El momento del día en que hacemos un recuento y le agradecemos a Dios por la jornada que termina
“Es nuestro deber orar con la llegada del ocaso, porque Cristo es el sol verdadero y el día verdadero. Entonces, cuando el sol se pone y el día termina, tenemos que orar y pedir que venga a nosotros nuevamente la luz, implorando la venida de Cristo, Quien nos dará el don de la luz eterna”.
En las páginas de las Santas Escrituras, nuestro Señor Jesucristo fue identificado con “la luz que las tinieblas no sofocaron” (Juan 1,5). El ocaso y la desaparición de la luz fueron interpretadas, ya desde los primeros siglos cristianos, como símbolo de Cristo (“el Sol que jamás se pone”). Así, San Cipriano de Cartagena, en el siglo III, escribre, refiriéndose a la práctica de los cristianos de orar en el momento de la puesta del sol: “Es nuestro deber orar con la llegada del ocaso, porque Cristo es el sol verdadero y el día verdadero. Entonces, cuando el sol se pone y el día termina, tenemos que orar y pedir que venga a nosotros nuevamente la luz, implorando la venida de Cristo, Quien nos dará el don de la luz eterna”.
La búsqueda de Dios en las oraciones del ocaso fue desarrollada en un ritual que actualmente tiene carácter de oficio litúrgico.
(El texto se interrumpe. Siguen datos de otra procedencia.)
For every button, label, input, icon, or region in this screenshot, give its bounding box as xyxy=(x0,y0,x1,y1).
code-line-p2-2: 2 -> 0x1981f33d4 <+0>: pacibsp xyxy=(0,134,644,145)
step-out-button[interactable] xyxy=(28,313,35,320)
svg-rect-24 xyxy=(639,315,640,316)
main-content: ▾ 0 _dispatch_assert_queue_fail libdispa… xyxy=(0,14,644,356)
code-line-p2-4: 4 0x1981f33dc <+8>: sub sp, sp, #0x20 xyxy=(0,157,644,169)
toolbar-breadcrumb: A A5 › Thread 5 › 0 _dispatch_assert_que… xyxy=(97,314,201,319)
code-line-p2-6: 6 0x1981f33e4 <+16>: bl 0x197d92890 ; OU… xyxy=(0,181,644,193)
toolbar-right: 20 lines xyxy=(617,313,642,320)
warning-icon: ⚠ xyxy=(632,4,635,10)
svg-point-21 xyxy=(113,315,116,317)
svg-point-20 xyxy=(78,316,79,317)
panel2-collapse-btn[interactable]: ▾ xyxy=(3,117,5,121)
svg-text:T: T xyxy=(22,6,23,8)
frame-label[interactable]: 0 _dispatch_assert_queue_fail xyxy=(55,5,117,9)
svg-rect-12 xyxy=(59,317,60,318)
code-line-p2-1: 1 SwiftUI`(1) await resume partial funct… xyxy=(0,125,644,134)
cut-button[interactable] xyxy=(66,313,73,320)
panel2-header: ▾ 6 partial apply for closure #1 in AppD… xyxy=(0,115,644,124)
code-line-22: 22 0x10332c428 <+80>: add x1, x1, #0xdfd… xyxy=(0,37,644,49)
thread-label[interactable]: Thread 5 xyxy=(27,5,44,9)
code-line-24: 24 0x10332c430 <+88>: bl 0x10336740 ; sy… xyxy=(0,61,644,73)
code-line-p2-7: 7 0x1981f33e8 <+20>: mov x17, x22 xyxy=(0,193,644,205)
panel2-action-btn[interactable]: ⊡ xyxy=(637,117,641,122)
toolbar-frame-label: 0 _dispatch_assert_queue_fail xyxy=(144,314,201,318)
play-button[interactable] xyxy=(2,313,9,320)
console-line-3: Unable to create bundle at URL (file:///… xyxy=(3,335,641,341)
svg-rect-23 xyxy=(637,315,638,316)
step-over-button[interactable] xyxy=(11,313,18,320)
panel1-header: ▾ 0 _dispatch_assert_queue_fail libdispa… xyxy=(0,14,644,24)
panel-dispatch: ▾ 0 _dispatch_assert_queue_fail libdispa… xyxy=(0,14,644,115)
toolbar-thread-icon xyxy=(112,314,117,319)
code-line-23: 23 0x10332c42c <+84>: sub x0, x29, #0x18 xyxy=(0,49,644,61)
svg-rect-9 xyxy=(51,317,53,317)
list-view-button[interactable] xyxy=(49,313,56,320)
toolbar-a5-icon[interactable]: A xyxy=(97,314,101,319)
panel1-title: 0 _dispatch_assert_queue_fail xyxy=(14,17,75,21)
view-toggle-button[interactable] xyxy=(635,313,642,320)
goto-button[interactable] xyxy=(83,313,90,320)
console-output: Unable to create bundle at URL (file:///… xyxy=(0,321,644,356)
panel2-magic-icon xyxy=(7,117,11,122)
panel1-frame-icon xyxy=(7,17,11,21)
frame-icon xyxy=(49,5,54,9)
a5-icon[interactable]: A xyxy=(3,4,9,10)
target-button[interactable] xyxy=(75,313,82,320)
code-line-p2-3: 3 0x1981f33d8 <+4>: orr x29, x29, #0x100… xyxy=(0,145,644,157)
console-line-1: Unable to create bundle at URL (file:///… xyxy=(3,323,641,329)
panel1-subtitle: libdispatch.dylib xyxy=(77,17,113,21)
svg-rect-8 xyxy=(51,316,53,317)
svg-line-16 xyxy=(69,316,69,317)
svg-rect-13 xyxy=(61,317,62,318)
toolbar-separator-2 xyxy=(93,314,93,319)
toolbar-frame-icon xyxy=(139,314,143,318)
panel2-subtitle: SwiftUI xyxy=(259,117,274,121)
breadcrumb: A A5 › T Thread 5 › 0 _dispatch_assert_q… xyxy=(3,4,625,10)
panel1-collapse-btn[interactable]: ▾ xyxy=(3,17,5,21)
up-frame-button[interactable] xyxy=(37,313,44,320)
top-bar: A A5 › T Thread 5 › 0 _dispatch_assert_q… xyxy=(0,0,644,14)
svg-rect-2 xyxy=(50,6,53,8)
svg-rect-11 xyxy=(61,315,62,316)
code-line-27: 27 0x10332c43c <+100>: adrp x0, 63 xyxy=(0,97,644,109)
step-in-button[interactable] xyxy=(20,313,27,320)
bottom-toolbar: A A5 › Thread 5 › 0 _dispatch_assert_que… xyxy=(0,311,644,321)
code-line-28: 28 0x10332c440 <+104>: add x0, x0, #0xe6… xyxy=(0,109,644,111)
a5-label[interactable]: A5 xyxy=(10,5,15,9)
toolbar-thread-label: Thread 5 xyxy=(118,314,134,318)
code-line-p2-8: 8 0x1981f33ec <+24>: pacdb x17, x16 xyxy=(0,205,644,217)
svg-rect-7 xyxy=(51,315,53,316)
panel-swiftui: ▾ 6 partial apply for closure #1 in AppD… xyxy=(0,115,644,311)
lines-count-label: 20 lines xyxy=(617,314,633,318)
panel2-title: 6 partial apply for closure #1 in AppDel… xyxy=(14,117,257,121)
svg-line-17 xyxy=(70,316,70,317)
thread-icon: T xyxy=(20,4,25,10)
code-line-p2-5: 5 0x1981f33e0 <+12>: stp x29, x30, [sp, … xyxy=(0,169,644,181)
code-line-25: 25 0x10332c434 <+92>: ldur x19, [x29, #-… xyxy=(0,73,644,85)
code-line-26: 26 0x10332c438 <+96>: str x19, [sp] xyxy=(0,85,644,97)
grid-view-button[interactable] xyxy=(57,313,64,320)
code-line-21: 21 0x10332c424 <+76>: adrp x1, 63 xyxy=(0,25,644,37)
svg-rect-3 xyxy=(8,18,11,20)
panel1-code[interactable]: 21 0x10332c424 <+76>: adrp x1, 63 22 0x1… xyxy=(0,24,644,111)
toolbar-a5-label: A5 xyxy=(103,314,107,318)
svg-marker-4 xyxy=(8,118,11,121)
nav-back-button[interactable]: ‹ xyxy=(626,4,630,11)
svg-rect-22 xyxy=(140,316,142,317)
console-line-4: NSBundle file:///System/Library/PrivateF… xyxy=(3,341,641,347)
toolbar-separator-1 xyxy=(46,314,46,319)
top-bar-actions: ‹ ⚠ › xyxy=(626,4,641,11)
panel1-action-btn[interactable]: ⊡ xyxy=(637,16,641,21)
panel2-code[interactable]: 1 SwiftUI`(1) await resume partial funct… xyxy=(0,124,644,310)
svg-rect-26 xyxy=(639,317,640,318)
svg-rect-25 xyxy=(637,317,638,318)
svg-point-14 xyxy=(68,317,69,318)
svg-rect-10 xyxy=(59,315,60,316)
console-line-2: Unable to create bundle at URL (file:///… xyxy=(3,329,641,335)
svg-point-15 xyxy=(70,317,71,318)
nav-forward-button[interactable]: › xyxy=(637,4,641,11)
El mismo nombre de los oficios vespertinos tiene una etimología que procede del griego “hesperios”, que significa “tarde”, pero también “búsqueda”. El ocaso, marcado en esta oración litúrgico, se convierte en un momento de gratitud presentada a Dios por todos los logros, los dones y el amor que hemos recibido en el día que termina. Al mismo tiempo, el momento de las oraciones vespertinas tendría que recordarnos las faltas que cometimos en dicha jornada, así como los momentos en los que nos apartamos de la voluntad de Dios. Del mismo modo, la llegada del ocaso, marcada por los oficios de la Iglesia, es el momento idóneo para poner en una balanza el día entero y encontrarnos con Dios en la serenidad del crepúsculo.